(foto LaPresse)

Cattivi scienziati

Il Covid di ritorno

Enrico Bucci

Il caso dei due contagiati, i precedenti di altri virus respiratori senza sintomi. Motivi per evitare eccessivi allarmismi

Molta impressione ha fatto in questi giorni la conferma del primo caso di reinfezione dopo guarigione da SARS-CoV-2, conferma ottenuta da un gruppo di ricercatori di Hong Kong che hanno trovato a diversi mesi di distanza dalla prima infezione un diverso ceppo del virus che ha infettato lo stesso paziente. A stretto giro, è arrivata notizia di un caso simile in Belgio, in cui ancora una volta un paziente è stato trovato nuovamente infetto da un ceppo di SARS-CoV-2 diverso da quello cui era risultato positivo mesi prima. Per evitare eccessivo allarmismo, credo sia quindi necessario rimettere queste notizie nella giusta prospettivaInnanzitutto, in entrambi i casi pare che la reinfezione sia avvenuta in soggetti che avevano presumibilmente manifestato inizialmente una forma molto lieve o asintomatica della malattia – e forse per questo non avevano sviluppato una forte risposta anticorpale. La cosa più importante, però, è che la reinfezione in entrambi i casi non ha provocato conseguenze cliniche.

 

La preoccupazione maggiore che mi sembra di cogliere fra le persone, sia specialisti che no, tuttavia, riguarda il fatto che, a questo punto, anche un vaccino potrebbe rivelarsi una protezione solo temporanea, e potrebbe accadere che chi si reinfetta, pur se asintomatico, trasmetta comunque ad altri il virus.
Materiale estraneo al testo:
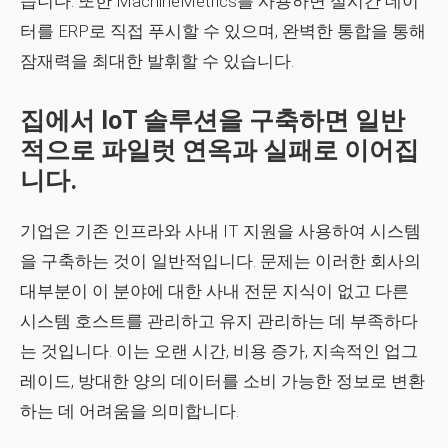
습니다. 또한 MachineMetrics를 사용하면 실시간 데이
터를 ERP로 직접 푸시할 수 있으며, 완벽한 통합을 통해
잠재력을 최대한 발휘할 수 있습니다.
집에서 IoT 솔루션을 구축하면 일반
적으로 파일럿 연옥과 실패로 이어집
니다.
기업은 기존 인프라와 사내 IT 지원을 사용하여 시스템
을 구축하는 것이 일반적입니다. 문제는 이러한 회사의
대부분이 이 분야에 대한 사내 전문 지식이 없고 다른
시스템 호스트를 관리하고 유지 관리하는 데 부족하다
는 것입니다. 이는 오랜 시간, 비용 증가, 지속적인 업그
레이드, 방대한 양의 데이터를 소비 가능한 정보로 변환
하는 데 어려움을 의미합니다.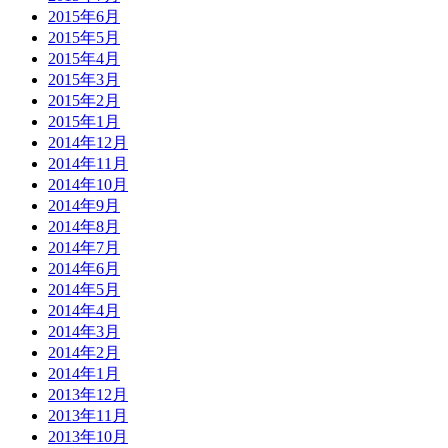
2015年6月
2015年5月
2015年4月
2015年3月
2015年2月
2015年1月
2014年12月
2014年11月
2014年10月
2014年9月
2014年8月
2014年7月
2014年6月
2014年5月
2014年4月
2014年3月
2014年2月
2014年1月
2013年12月
2013年11月
2013年10月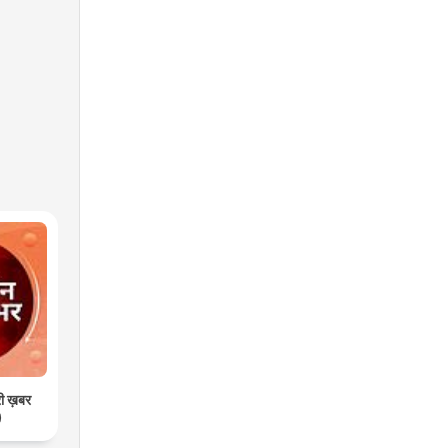
री ख़बर
)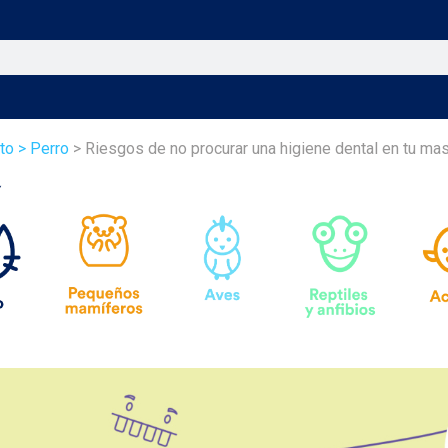
to
> Perro
> Riesgos de no procurar una higiene dental en tu ma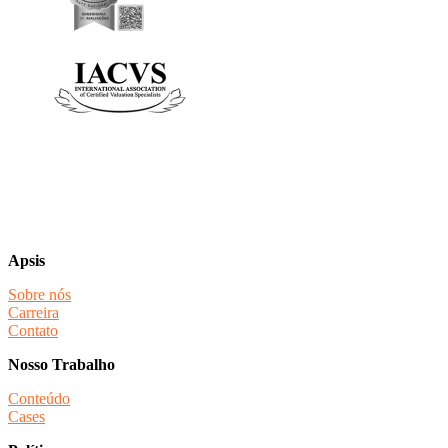
Apsis
Sobre nós
Carreira
Contato
Nosso Trabalho
Conteúdo
Cases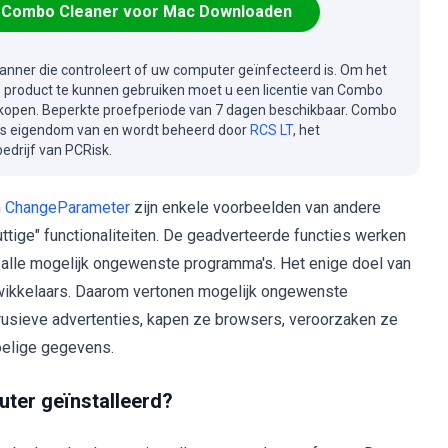
Combo Cleaner voor Mac Downloaden
canner die controleert of uw computer geïnfecteerd is. Om het
e product te kunnen gebruiken moet u een licentie van Combo
kopen. Beperkte proefperiode van 7 dagen beschikbaar. Combo
is eigendom van en wordt beheerd door
RCS LT
, het
drijf van PCRisk.
n
ChangeParameter
zijn enkele voorbeelden van andere
uttige" functionaliteiten. De geadverteerde functies werken
na alle mogelijk ongewenste programma's. Het enige doel van
twikkelaars. Daarom vertonen mogelijk ongewenste
trusieve advertenties, kapen ze browsers, veroorzaken ze
oelige gegevens.
ter geïnstalleerd?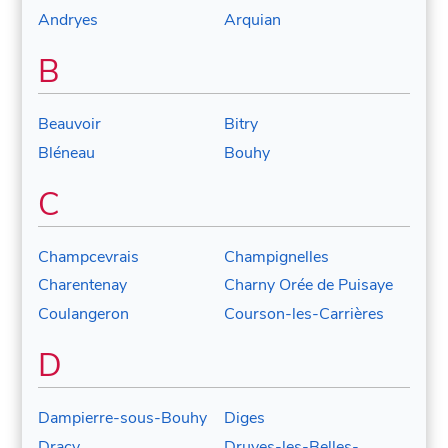
Andryes
Arquian
B
Beauvoir
Bitry
Bléneau
Bouhy
C
Champcevrais
Champignelles
Charentenay
Charny Orée de Puisaye
Coulangeron
Courson-les-Carrières
D
Dampierre-sous-Bouhy
Diges
Dracy
Druyes-les-Belles-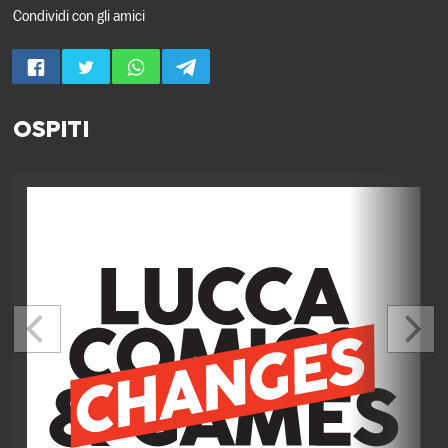
Condividi con gli amici
OSPITI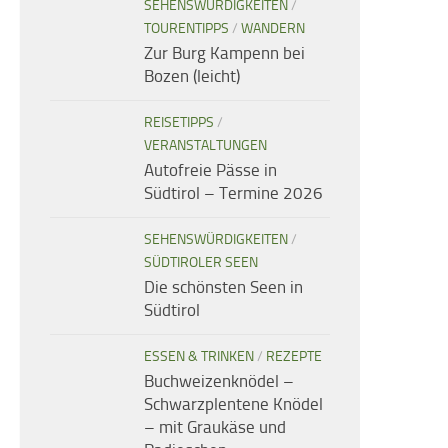
SEHENSWÜRDIGKEITEN
/
TOURENTIPPS
/
WANDERN
Zur Burg Kampenn bei
Bozen (leicht)
REISETIPPS
/
VERANSTALTUNGEN
Autofreie Pässe in
Südtirol – Termine 2026
SEHENSWÜRDIGKEITEN
/
SÜDTIROLER SEEN
Die schönsten Seen in
Südtirol
ESSEN & TRINKEN
/
REZEPTE
Buchweizenknödel –
Schwarzplentene Knödel
– mit Graukäse und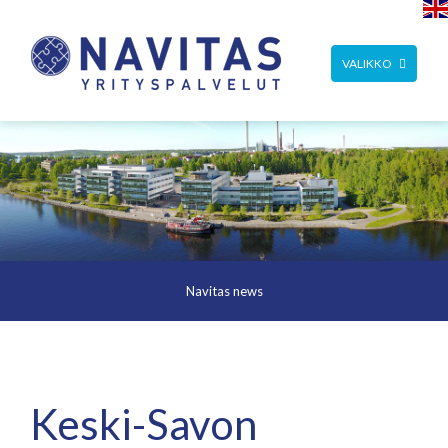
TOGGLE
VALIKKO
NAVIGATION
Navitas news
Keski-Savon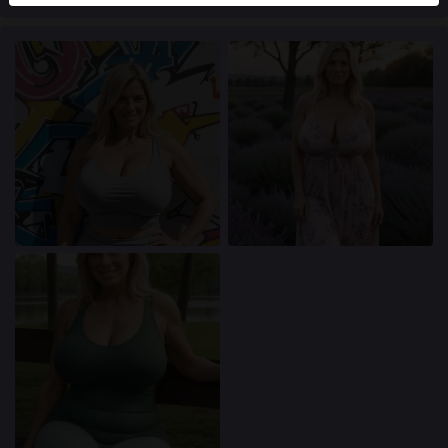
användare finns också på webbplatsen. För att skilja
mellan dessa användare, besök
FAQ
.
Du intygar att följande fakta är korrekta:
Jag godkänner att denna webbplats får använda
cookies och liknande tekniker för analys- och
reklamändamål.
Jag är minst 18 år gammal och har nått
åldersgränsen för samtycke i min hemvist.
Jag kommer inte att distribuera något material från
transasokerkille.com.
Jag kommer inte att tillåta minderåriga att få tillgång
till transasokerkille.com eller något material som
finns i det.
Allt material jag ser eller laddar ner från
transasokerkille.com är för min personliga
användning och jag kommer inte att visa det för en
minderårig.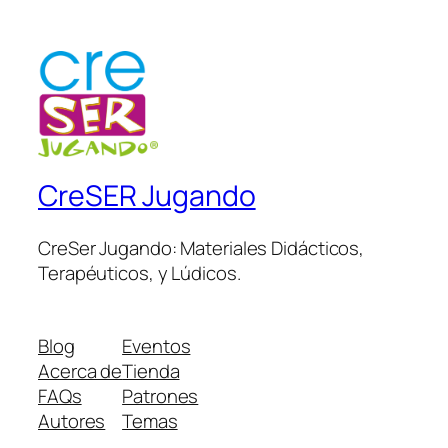
CreSER Jugando
CreSer Jugando: Materiales Didácticos,
Terapéuticos, y Lúdicos.
Blog
Eventos
Acerca de
Tienda
FAQs
Patrones
Autores
Temas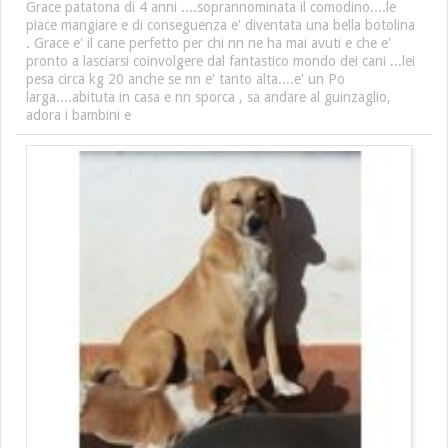
Grace patatona di 4 anni ....soprannominata il comodino....le
piace mangiare e di conseguenza e' diventata una bella botolina
. Grace e' il cane perfetto per chi nn ne ha mai avuti e che e'
pronto a lasciarsi coinvolgere dal fantastico mondo dei cani ...lei
pesa circa kg 20 anche se nn e' tanto alta....e' un Po
larga....abituta in casa e nn sporca , sa andare al guinzaglio,
adora i bambini e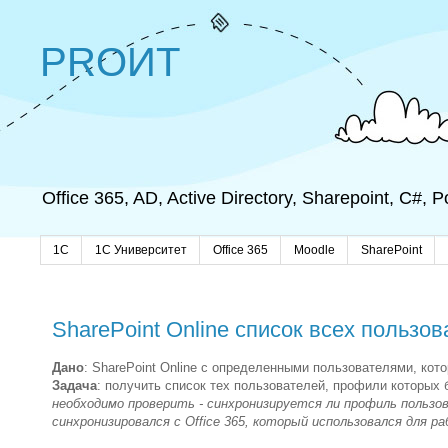
PROИТ
Office 365, AD, Active Directory, Sharepoint, C#,
1C
1С Университет
Office 365
Moodle
SharePoint
SharePoint Online список всех пользо
Дано
: SharePoint Online с определенными пользователями, кото
Задача
: получить список тех пользователей, профили которых 
необходимо проверить - синхронизируется ли профиль пользова
синхронизировался с Office 365, который использовался для ра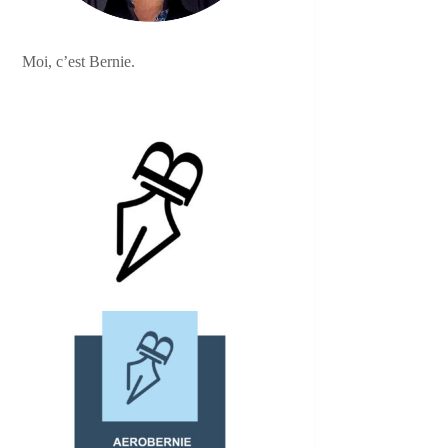
Moi, c’est Bernie.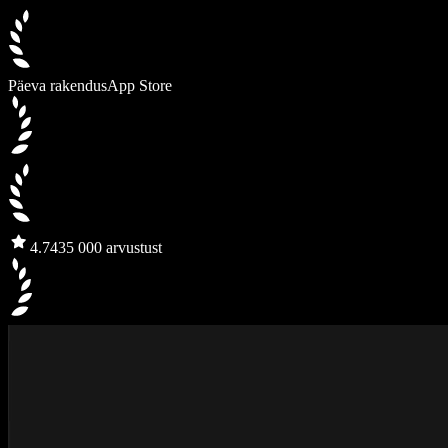
Päeva rakendus
App Store
4.7
435 000 arvustust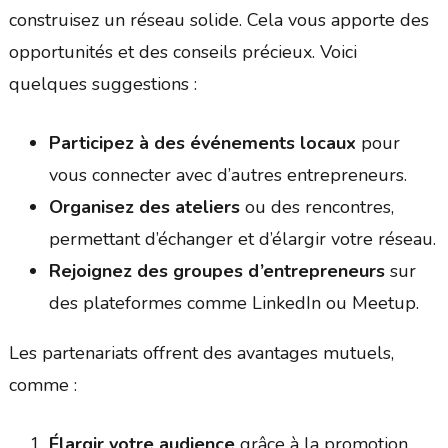
construisez un réseau solide. Cela vous apporte des
opportunités et des conseils précieux. Voici
quelques suggestions :
Participez à des événements locaux
pour
vous connecter avec d’autres entrepreneurs.
Organisez des ateliers
ou des rencontres,
permettant d’échanger et d’élargir votre réseau.
Rejoignez des groupes d’entrepreneurs
sur
des plateformes comme LinkedIn ou Meetup.
Les partenariats offrent des avantages mutuels,
comme :
Élargir votre audience
grâce à la promotion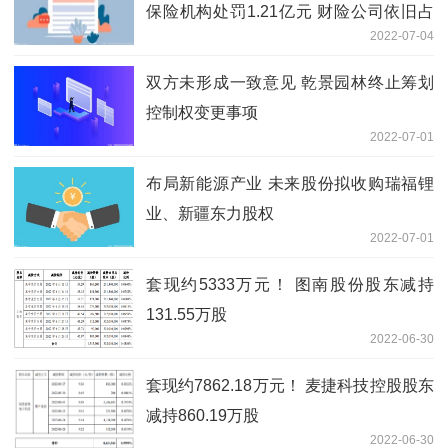
保险机构处罚1.21亿元 财险公司依旧占
2022-07-04
大头
双方未形成一致意见 乾景园林终止筹划
控制权变更事项
2022-07-01
布局新能源产业 未来股份拟收购瑞福锂
业、新疆东力股权
2022-07-01
套现约5333万元！ 图南股份股东减持
131.55万股
2022-06-30
套现约7862.18万元！ 麦捷科技控股股东
减持860.19万股
2022-06-30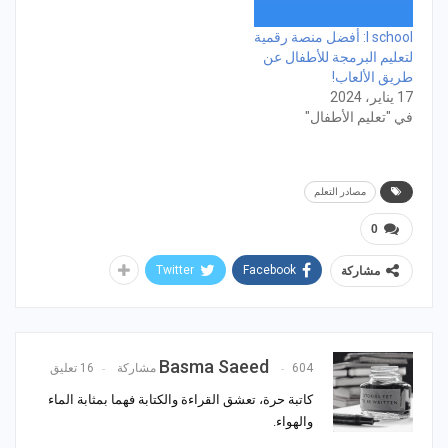
I school: أفضل منصة رقمية
لتعليم البرمجة للأطفال عن
طريق الألعاب!
17 يناير، 2024
في "تعليم الأطفال"
مصادر التعلم
0
Twitter
Facebook
مشاركة
Basma Saeed
604 مشاركة
16 تعليق
كاتبة حرة، تعشق القراءة والكتابة فهما بمثابة الماء
والهواء.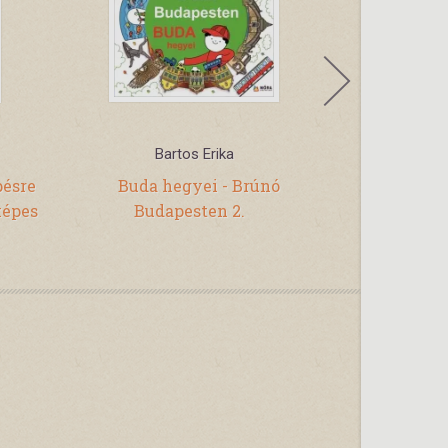
Bartos Erika
Ba
pésre
Buda hegyei - Brúnó
Pest szíve
képes
Budapesten 2.
Brúnó Buda
fogla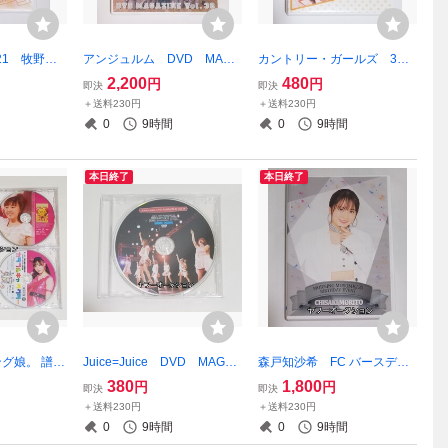
21 牧野真
アンジュルム DVD MAGA
カントリー・ガールズ 3周
FC バー
ZINE マガジン vol.31 vo
年記念 ライブ コンサー
2,200
480
円
円
即決
即決
2021 DV
l.36 アンジュル部 竹内朱
ト DVD ハロプロ 山木梨
＋送料230円
＋送料230円
莉 佐々木莉佳子 上國料萌衣
沙 森戸知沙希 梁川奈々
0
9時間
0
9時間
笠原桃奈 ハロプロ
美 船木結
本日終了
本日終了
ング娘。 譜久
Juice=Juice DVD MAGAZ
森戸知沙希 FC バースデー
 ソロ アング
INE マガジン vol.14 ハ
イベント DVD 2020 ハ
380
1,800
円
円
即決
即決
012 2013 カ
ロプロ 宮本佳林 植村あか
ロプロ モーニング娘。 カ
＋送料230円
＋送料230円
ター、ミチシ
り 段原瑠々 梁川奈々美
ントリーガールズ
0
9時間
0
9時間
ロプロ
【DVDのみ】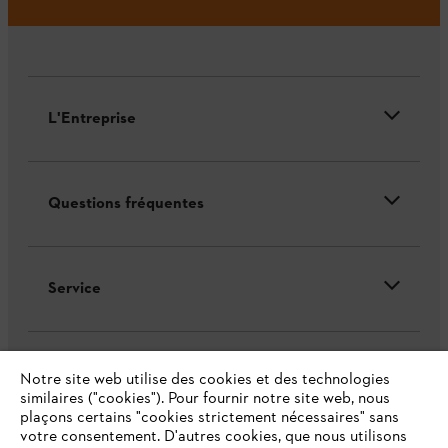
L'Entreprise
Questions fréquentes
Service
Notre site web utilise des cookies et des technologies
similaires ("cookies"). Pour fournir notre site web, nous
Politique de protection des données
plaçons certains "cookies strictement nécessaires" sans
votre consentement. D'autres cookies, que nous utilisons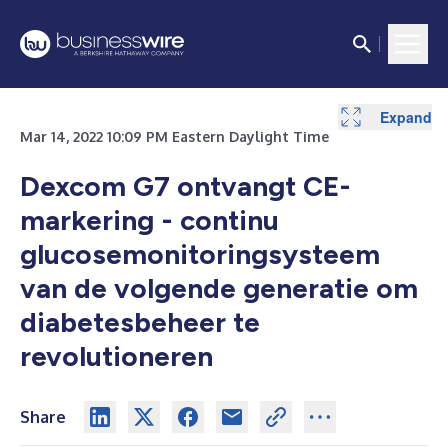
Expand
Mar 14, 2022 10:09 PM Eastern Daylight Time
Dexcom G7 ontvangt CE-
markering - continu
glucosemonitoringsysteem
van de volgende generatie om
diabetesbeheer te
revolutioneren
Share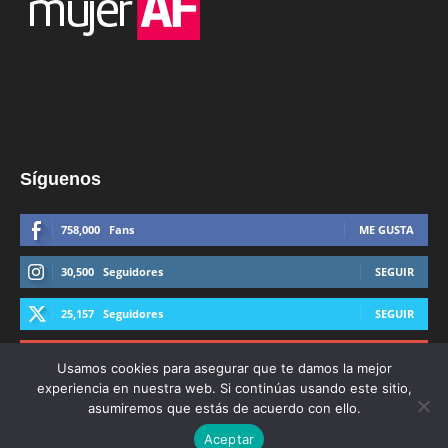
Síguenos
758,000
Fans
ME GUSTA
30,500
Seguidores
SEGUIR
25,157
Seguidores
SEGUIR
44,600
Suscriptores
SUSCRIBIRTE
Usamos cookies para asegurar que te damos la mejor
experiencia en nuestra web. Si continúas usando este sitio,
asumiremos que estás de acuerdo con ello.
Aceptar
© Derechos Reservados AFmedios 2021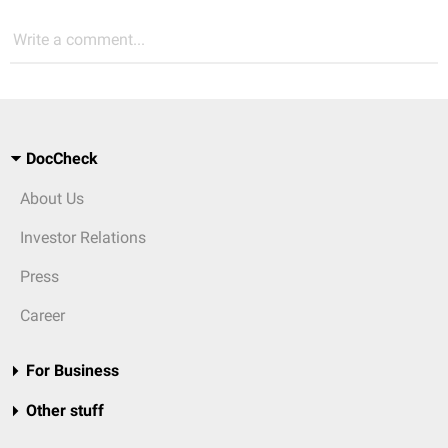
Write a comment...
DocCheck
About Us
Investor Relations
Press
Career
For Business
Other stuff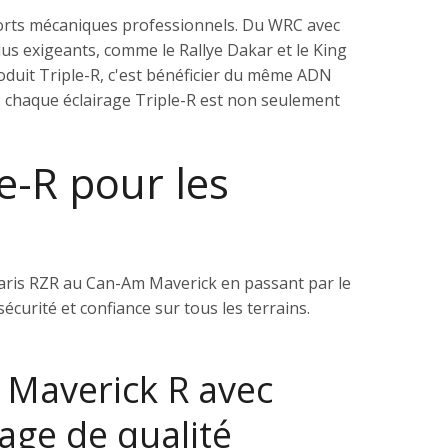
ports mécaniques professionnels. Du WRC avec
us exigeants, comme le Rallye Dakar et le King
roduit Triple-R, c'est bénéficier du même ADN
 : chaque éclairage Triple-R est non seulement
le-R pour les
laris RZR au Can-Am Maverick en passant par le
urité et confiance sur tous les terrains.
Maverick R avec
rage de qualité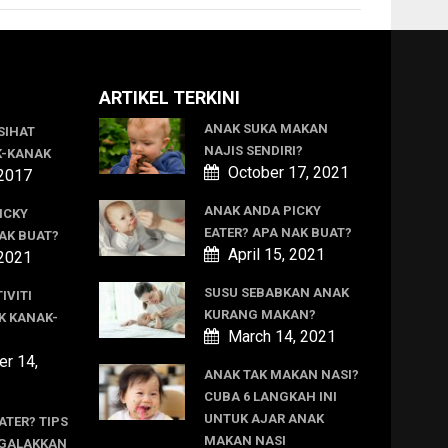
ARTIKEL TERKINI
ANAK SUKA MAKAN
SIHAT
NAJIS SENDIRI?
K-KANAK
October 17, 2021
 2017
ANAK ANDA PICKY
ICKY
EATER? APA NAK BUAT?
AK BUAT?
April 15, 2021
 2021
SUSU SEBABKAN ANAK
IVITI
KURANG MAKAN?
K KANAK-
March 14, 2021
r 14,
ANAK TAK MAKAN NASI?
CUBA 6 LANGKAH INI
UNTUK AJAR ANAK
ATER? TIPS
MAKAN NASI
GALAKKAN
Si tratta di una possibilità reale, anche se non sappiamo con quale frequenza ci possiamo attendere casi del genere, perché ancora troppo poco tempo è passato dalla prima ondata di infezioni nel mondo; tuttavia, io vorrei fare un paragone con quello che accade con altri virus respiratori, che circolano da molto tempo a livello pandemico (o endemico, qui non mi interessa molto la distinzione). 

 

Ebbene, forse non tutti sanno che, per la maggioranza della popolazione, si osserva l’infezione da parte di virus respiratori senza che questo provochi sintomi. Per la precisione, in un lavoro del 2019 si è esaminata nell’arco di due anni la prevalenza di virus respiratori nei tamponi di 214 abitanti di New York, controllando per influenzavirus, virus respiratorio sinciziale, parainfluenzavirus, metapneumovirus, rinovirus, adenovirus e coronavirus umani più comuni. Ebbene, a seconda del virus, dal 30 al 70 per cento (per la maggior parte dei virus) dei soggetti positivi è risultato asintomatico, e se si considerano insieme tutti i virus, solo il 30 per cento degli episodi di infezione ha portato a sintomi rilevabili dal soggetto infetto. Il tutto indipendentemente dalla definizione di “asintomatico” utilizzata.

 

Non si tratta dell’unico lavoro che ha trovato questo tipo di risultati: un lavoro precedente, condotto sempre a New York su 2.685 soggetti che avevano visitato alcune attrazioni turistiche, aveva trovato che tra il 65 e il 97 per cento delle infezioni da virus respiratorio producevano esito asintomatico, secondo il criterio di definizione utilizzato. Ancora risultati simili erano stati ottenuti su campioni più piccoli di popolazione, controllando il lavaggio broncoalveolare –così confermando qualitativamente lo stesso risultato anche a livello polmonare, non solo di vie respiratorie superiori. 

 

Alla luce di questi risultati, possiamo dire che l’apparato respiratorio di tutti noi costituisce un ecosistema ricco di virus potenzialmente pericolosi, tenuti sotto controllo dal nostro sistema immunitario che ha imparato a riconoscerli senza che nemmeno ce ne accorgiamo – al contrario del nuovo e pericoloso SARS-CoV-2 o della MERS.  

 

Se la reinfezione dovesse confermarsi anche per SARS-CoV-2 sostanzialmente asintomatica, tutto sta nell’insegnare al sistema immunitario a riconoscere il virus, senza doversi infettare naturalmente e correre i rischi conseguenti alla prima infezione. Per questo un vaccino, ove mai dovesse essere insufficiente a proteggere da reinfezioni e nel caso queste non fossero solo sporadiche, servirebbe comunque a trasformare il virus in un nuovo ospite da aggiungere alla lista di virus quasi del tutto innocui; e questo, anche senza eradicarlo, ci permetterebbe di convivere senza danno con il parassita.